The names and email addresses entered in the Clean Air Journal website will be used exclusively for the stated purposes of this journal, and will not be made available for any other purpose or to any other party. Personal data collected is dealt with in accordance with the South African POPI Act, South Africa's equivalent of the EU GDPR.
How we protect personal and other data
The Clean Air Journal platform was built using the Public Knowledge Product (PKP) Open Journal Systems (OJS) open source software. Additional measures taken to make sure the platform and the data it contains remain safe, include:
- PKP OJS core, plugins, and the theme are kept up to date with the most recent versions running. This is crucial for the security and stability of the OJS site. The current version installed is PKP OJS Version 3.3.0-7.
- Users – when registering – are required to use strong and unique usernames and passwords, and to keep those safe.
- This platform is hosted by xneelo, which continuously monitors the server on which the website is hosted for suspicious activity. xneelo further has tools in place to prevent large scale DDOS attacks. They keep their server software and hardware up to date to prevent hackers from exploiting vulnerabilities, and they have ready to deploy disaster recovery and accident plans which allows them to protect data in case of major events. Read more about security and reliability as applied to xneelo servers: https://xneelo.co.za/help-centre/products-and-services/security-and-reliability/
- A monitoring system keeps track of all activity on the website, including file integrity monitoring, failed login attempts, malware scanning, etc.
- A web application firewall (WAF) blocks all malicious traffic before it reaches the website.
- The website runs on SSL (Secure Sockets Layer)/HTTPS, which is a protocol that encrypts data transfer between the website and your browser. This encryption makes it harder for someone to sniff around and steal information from the website.
- File editing has been disabled, through applying the hardening feature part of the monitoring system.
- PHP file execution was disabled in directories where it’s not needed, through applying the hardening feature part of the monitoring system.
- The number of failed login attempts have been limited.
- A two-factor authentication technique has been implemented, for new users registering on the website.
- All logins to the system are subjected to a reCaptcha challenge to make sure only human users are allowed to log into the application.
- Idle users are automatically logged out of the website, after a certain period of time.
What personal data do we collect
- Registering on the platform is free of charge, and completely voluntary. When registering on this platform, users agree that submitted data can be included in the platform and made searchable. The data in this platform will not be sold or made available to any third party, except for what can be accessed via the end-user interface.
- If the information requested during registration is of a too personal nature for you, rather refrain from registering. We further comply with global data protection laws – especially the GDPR and the POPI Act.
- The following fields are mandatory when completing the registration form: country, email, username and password.

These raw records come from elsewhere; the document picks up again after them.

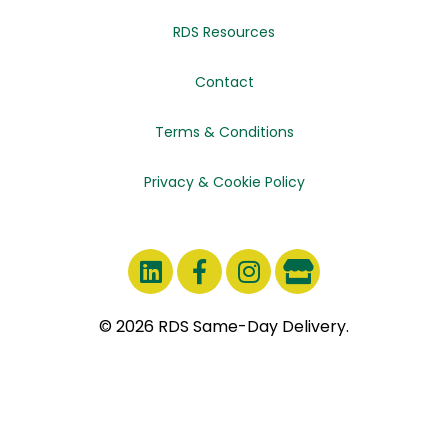
RDS Resources
Contact
Terms & Conditions
Privacy & Cookie Policy
© 2026 RDS Same-Day Delivery.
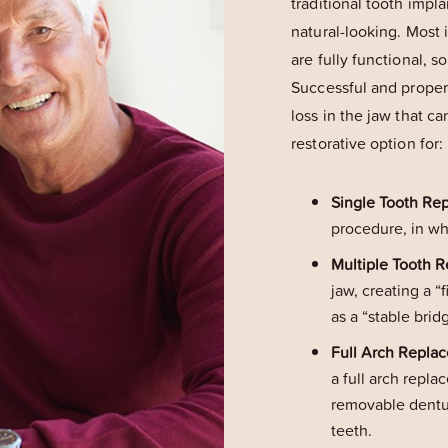
traditional tooth impla
natural-looking. Most 
are fully functional, s
Successful and proper
loss in the jaw that ca
restorative option for:
Single Tooth Re
procedure, in wh
Multiple Tooth 
jaw, creating a 
as a “stable brid
Full Arch Repla
a full arch repla
removable denture
teeth.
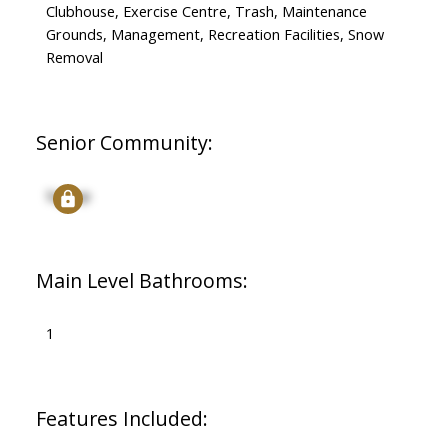
Clubhouse, Exercise Centre, Trash, Maintenance
Grounds, Management, Recreation Facilities, Snow
Removal
Senior Community:
Signup
Main Level Bathrooms:
1
Features Included:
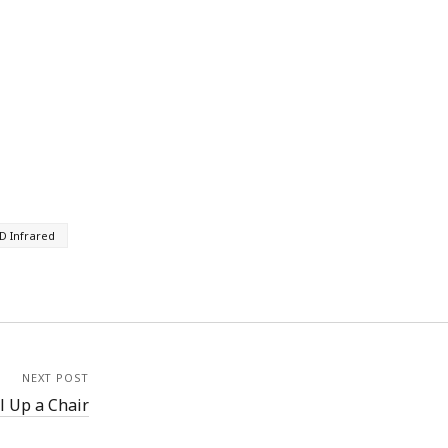
D Infrared
NEXT POST
l Up a Chair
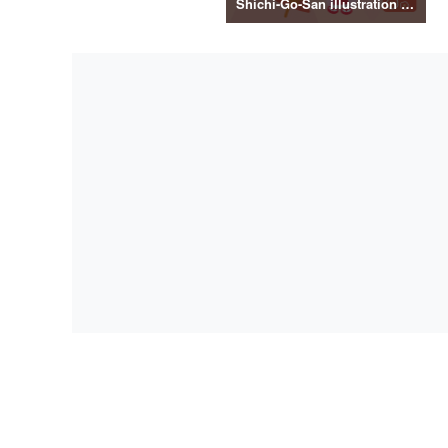
Shichi-Go-San illustration material vol.3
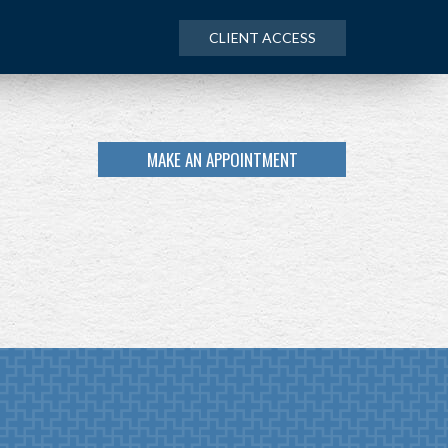
CLIENT ACCESS
MAKE AN APPOINTMENT
NEXT
ARTICLE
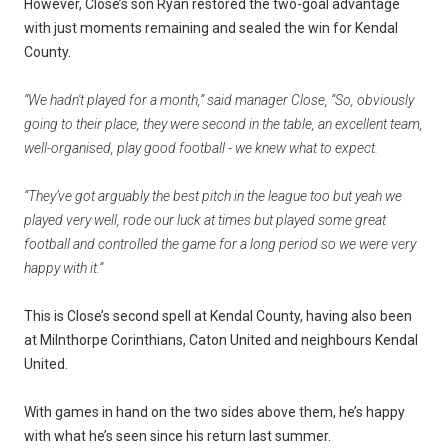
However, Close’s son Ryan restored the two-goal advantage
with just moments remaining and sealed the win for Kendal
County.
“We hadn't played for a month,” said manager Close, “So, obviously
going to their place, they were second in the table, an excellent team,
well-organised, play good football - we knew what to expect.
“They’ve got arguably the best pitch in the league too but yeah we
played very well, rode our luck at times but played some great
football and controlled the game for a long period so we were very
happy with it.”
This is Close’s second spell at Kendal County, having also been
at Milnthorpe Corinthians, Caton United and neighbours Kendal
United.
With games in hand on the two sides above them, he’s happy
with what he’s seen since his return last summer.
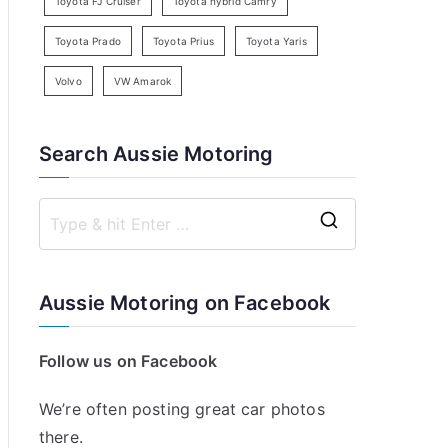
Toyota FJ Cruiser
Toyota hybrid Camry
Toyota Prado
Toyota Prius
Toyota Yaris
Volvo
VW Amarok
Search Aussie Motoring
S
e
a
Aussie Motoring on Facebook
r
c
Follow us on Facebook
h
f
We’re often posting great car photos
o
there.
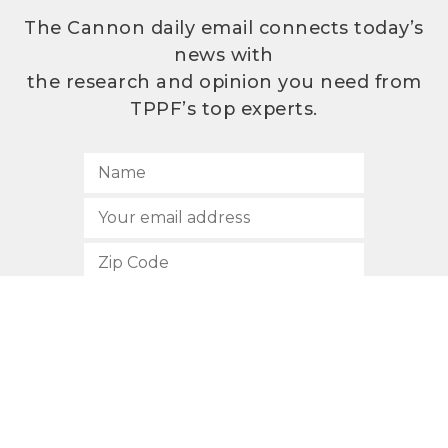
The Cannon daily email connects today’s
news with
the research and opinion you need from
TPPF’s top experts.
SUBSCRIBE
512.472.2700
901 Congress Avenue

- Optional information to be completed include: first name, last name and organization.
- All fields except the password field can only be accessed by the platform administrator, and will never be released publicly or to any third party.

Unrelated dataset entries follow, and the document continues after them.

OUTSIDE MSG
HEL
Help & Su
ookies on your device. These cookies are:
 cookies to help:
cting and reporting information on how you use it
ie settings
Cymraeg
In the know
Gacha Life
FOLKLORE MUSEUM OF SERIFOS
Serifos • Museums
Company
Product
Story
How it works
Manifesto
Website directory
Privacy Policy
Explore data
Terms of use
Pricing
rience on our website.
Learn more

- The mentioned personal data is collected for purposes of the e-workflow which is one of the feautures offered by the system, and which makes it highly effective. Journals further collect data for reporting purposes, but the data will always be anonymised in case of the latter.

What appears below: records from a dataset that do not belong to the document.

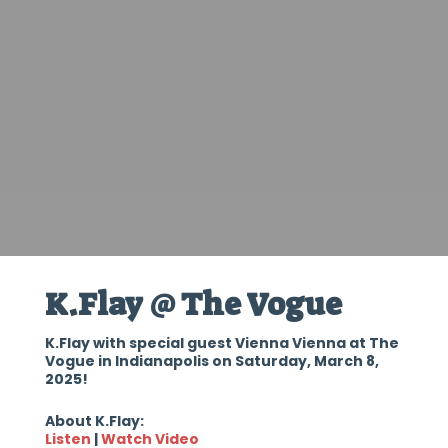
K.Flay @ The Vogue
K.Flay with special guest Vienna Vienna at The
Vogue in Indianapolis on Saturday, March 8,
2025!
About K.Flay:
Listen
|
Watch Video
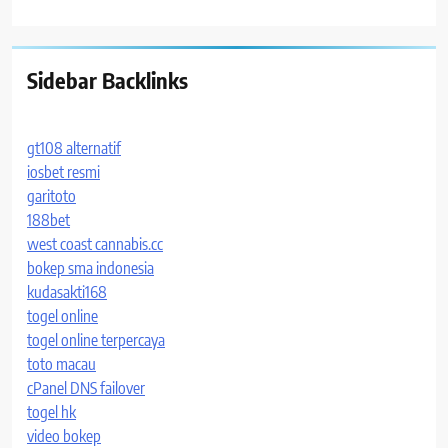
Sidebar Backlinks
gt108 alternatif
iosbet resmi
garitoto
188bet
west coast cannabis.cc
bokep sma indonesia
kudasakti168
togel online
togel online terpercaya
toto macau
cPanel DNS failover
togel hk
video bokep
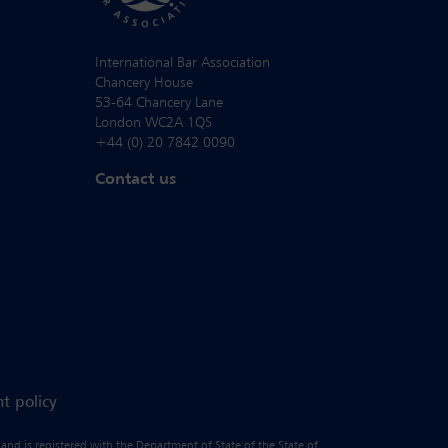
International Bar Association
Chancery House
53-64 Chancery Lane
London WC2A 1QS
+44 (0) 20 7842 0090
Contact us
t policy
 and is registered with the Department of State of the State of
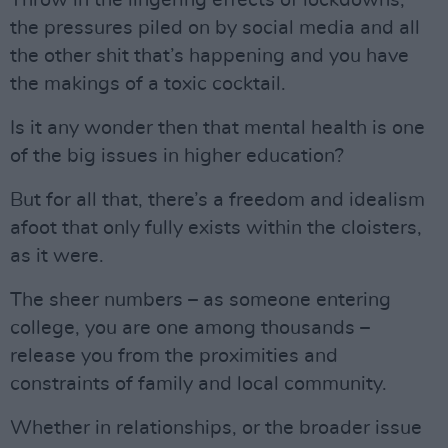
Throw in the lingering effects of lockdowns,
the pressures piled on by social media and all
the other shit that’s happening and you have
the makings of a toxic cocktail.
Is it any wonder then that mental health is one
of the big issues in higher education?
But for all that, there’s a freedom and idealism
afoot that only fully exists within the cloisters,
as it were.
The sheer numbers – as someone entering
college, you are one among thousands –
release you from the proximities and
constraints of family and local community.
Whether in relationships, or the broader issue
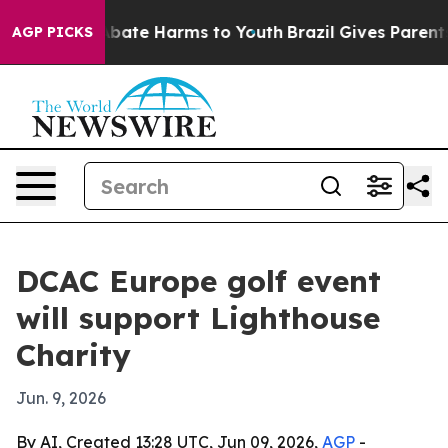
n Fund to Abate Harms to Youth
Brazil Gives Parents S
AGP PICKS
DCAC Europe golf event
will support Lighthouse
Charity
Jun. 9, 2026
By AI, Created 13:28 UTC, Jun 09, 2026,
AGP
-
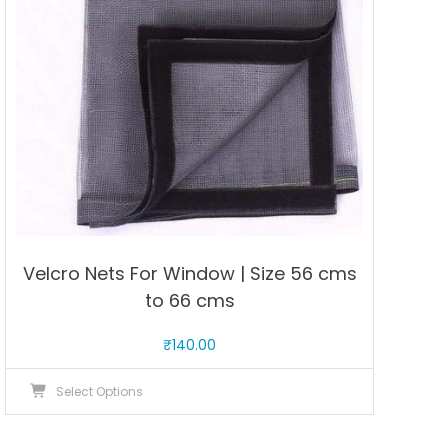
be
chosen
on
the
product
page
Velcro Nets For Window | Size 56 cms
to 66 cms
₹
140.00
This
Select Options
product
has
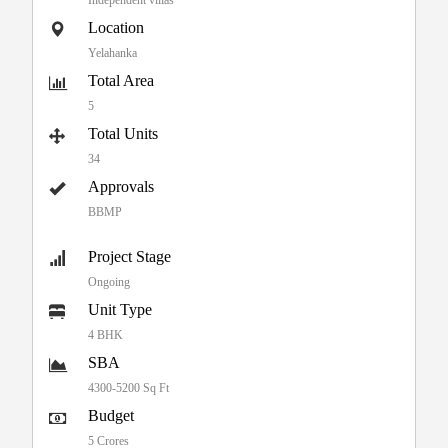
Location
Yelahanka
Total Area
5
Total Units
34
Approvals
BBMP
Project Stage
Ongoing
Unit Type
4 BHK
SBA
4300-5200 Sq Ft
Budget
5 Crores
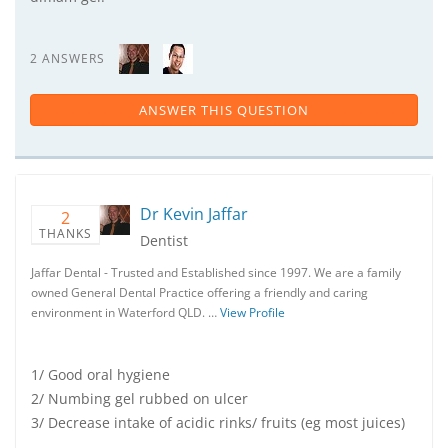
2 ANSWERS
ANSWER THIS QUESTION
Dr Kevin Jaffar
2
THANKS
Dentist
Jaffar Dental - Trusted and Established since 1997. We are a family
owned General Dental Practice offering a friendly and caring
environment in Waterford QLD. …
View Profile
1/ Good oral hygiene
2/ Numbing gel rubbed on ulcer
3/ Decrease intake of acidic rinks/ fruits (eg most juices)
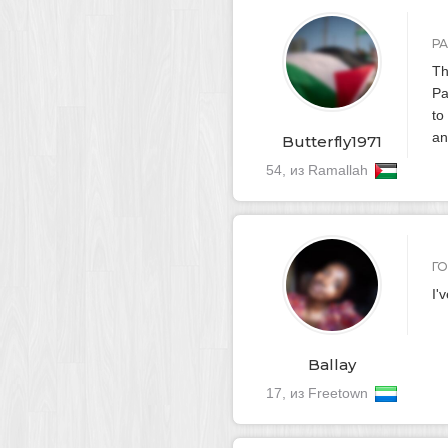
Р
Th
Pa
to
an
Butterfly1971
54, из Ramallah
Г
I'
Ballay
17, из Freetown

The systems does not allow users visiting the platform to leave any comments.
Contacting a journal or the platform
When contacting the journal or platform, all communication will be treated as confidential. All communication between the different role players part of the e-workflow are required to occur through the system.
Embedded content from other websites
Items on this platform may include embedded content (e.g. videos, images, articles, etc.). Embedded content from other websites behaves in the exact same way as if the visitor has visited the other website.
How long we retain your data
Data submitted to the platform is preserved for the unforeseeable future.
For users that register on the platform, we store the personal information they provide in their user profile. All users can see, edit, or delete their personal information at any time (except they cannot change their username). Website administrators can also see and edit that information.
What rights you have over your data
If you have a profile with a journal/s on this platform, you can request to receive an exported file of the personal data we hold about you, including any data you have provided to us. You can also request that we erase any personal data we hold about you. This does not include any data we are obliged to keep for administrative, legal, or security purposes.
Where we send your data
We do not export any data, unless when a journal is migrated to another platform, on request of the Editors/Editorial Board. Harvesters/search engines/aggregators are requested to only harvest publicly accessible data, and to never duplicate data.
Your contact information
Your contact information will be used for purposes of advancing the purpose of this platform and individually published journals only, and will not be shared with any 3rd parties without your consent.